# How am I doing?



## lunos219 (Apr 27, 2010)

So, I have a request that takes me here... anyhow...

The requestor wants me to give him "something that dissapears" and has skunk atributes... so I came up with this:

http://i568.photobucket.com/albums/ss122/Lunos219/proto.jpg

It's a mix between the cheshire cat (yes, the one form alice in wonderland) and, of course a skunk, as requested.

So far, I just want to know how the proportions look... and we can go form there, if we must. 

EDIT: I know that the arms look scrawny, and I will fix that.


----------



## Saracide (Apr 29, 2010)

I think you should make a whole body reference for it.


----------



## Bir (Apr 29, 2010)

Honestly, there's not enough there to judge.


----------



## Sebwin (Apr 30, 2010)

There isn't much here to judge and I'm not sure if you're having the character face forward or if this is a back view, so I went with a front view.  the lower body is off balance and the neck is a bit wide.







I hope this helps.


----------



## lunos219 (May 2, 2010)

um, it's from the back....

sorry, haven't been able to check the forum lately. No privacy in my house.

No offense to the fandom, but i can't be seen IRL on theis forum without SOME social reporcussions. I don't hate the fandom, I'm not for it, but others are definately apposed, and, thus the reporcussions. Just making that clear.

back on topic:

I know that he's a bit off, I was just doing a check on the rough outline of his figure. I was trying to compensate for his only-one-third-human body. Mabe I overcompensated.


----------



## Taralack (May 3, 2010)

inb4 lol you don't have to come out as a furry...


----------



## lunos219 (May 3, 2010)

Toraneko said:


> inb4 lol you don't have to come out as a furry...


Perhaps you misunderstand. I am here for checking the accuracy of my art. No more. I simply want to ensure accuracy by going to the people who know what they're doing a lot better than I do.

There has also been some past confusion as to my opinion. This is a result of someone getting a hold of my password and masquerading as me. I have taken care of it for the most part.

Any other accuastions or inquiries? Or can we get back to the drawing?


----------



## Zydala (May 3, 2010)

lunos219 said:


> Perhaps you misunderstand. I am here for checking the accuracy of my art. No more. I simply want to ensure accuracy by going to the people who know what they're doing a lot better than I do.
> 
> There has also been some past confusion as to my opinion. This is a result of someone getting a hold of my password and masquerading as me. I have taken care of it for the most part.
> 
> Any other accuastions or inquiries? Or can we get back to the drawing?

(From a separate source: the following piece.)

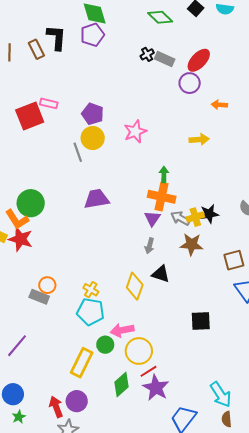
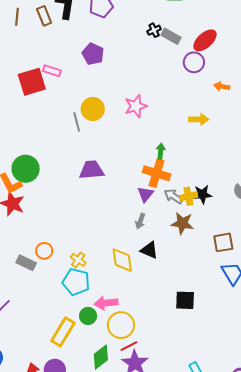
purple pentagon: (93, 114) -> (93, 54), moved
orange circle: (47, 285) -> (44, 251), moved
yellow diamond: (135, 286) -> (122, 260), turned -32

I think he means that you don't have to defend yourself at all because we pretty much don't care. It's fine if you're here for another opinion. We don't need to know about what you're doing here. We're all human, lol :>

If I could give my 2 cents in on the piece, I'd say that, for one, except for the vertical line, the markings aren't really skunk-like. I'd keep the horizontal tiger-like splaying to a minimum, though I know you're going for the cheshire-cat look, too, and maybe adding more verticalness. Try looking at a skunk's back for ideas.

Also, do you use structual lines? This piece seems like you did most of it freehand without really considering forms. It's a lot easier to get anatomy right when you shape out the form, etc first. :>


----------



## lunos219 (May 3, 2010)

Zydala said:


> I think he means that you don't have to defend yourself at all because we pretty much don't care. It's fine if you're here for another opinion. We don't need to know about what you're doing here. We're all human, lol :>
> 
> If I could give my 2 cents in on the piece, I'd say that, for one, except for the vertical line, the markings aren't really skunk-like. I'd keep the horizontal tiger-like splaying to a minimum, though I know you're going for the cheshire-cat look, too, and maybe adding more verticalness. Try looking at a skunk's back for ideas.
> 
> Also, do you use structual lines? This piece seems like you did most of it freehand without really considering forms. It's a lot easier to get anatomy right when you shape out the form, etc first. :>


Thanks. I didn't know what kind of reaction I would get a first, for me not coming in a furry guise.

Back on topic, I know that the first drawing is quite contour, but i had very light shapes (drawn in with a 6H, what you see is done with an HB) on the drawing. The arms, I'm not focusing on much, since he's supposed to be a more assassin-type, and they are supposed to be a bit thin.

Mainly, though, with the lighter lines, I almost ignored them altogether when i drew the second time. I'm also a bit worried about the top of the bodie's shape (the shoulder area to the pectoral muscles) was too wide, or that the rest of the back tapered in a little too much.


----------



## skunkspray03 (May 10, 2010)

Very interesting... I would've expected something less original, like the usual obligatory chameleon.

so far, i sorta agree with the whole tapering in to quickly thing, and i'd like to make a suggestion.

since the Cheshire Cat is a bit large, you should probably make your art a bit more on the chubby side rather than making him look like he spends hours in a gym every day.


----------



## lunos219 (May 24, 2010)

skunkspray03 said:


> Very interesting... I would've expected something less original, like the usual obligatory chameleon.
> 
> so far, i sorta agree with the whole tapering in to quickly thing, and i'd like to make a suggestion.
> 
> since the Cheshire Cat is a bit large, you should probably make your art a bit more on the chubby side rather than making him look like he spends hours in a gym every day.


Thanks for replying... I forgot that I posted here, and my drawing has remained untouched as well...

Anyhow, thanks for the comment, and the suggestion...You have a pretty good point.


----------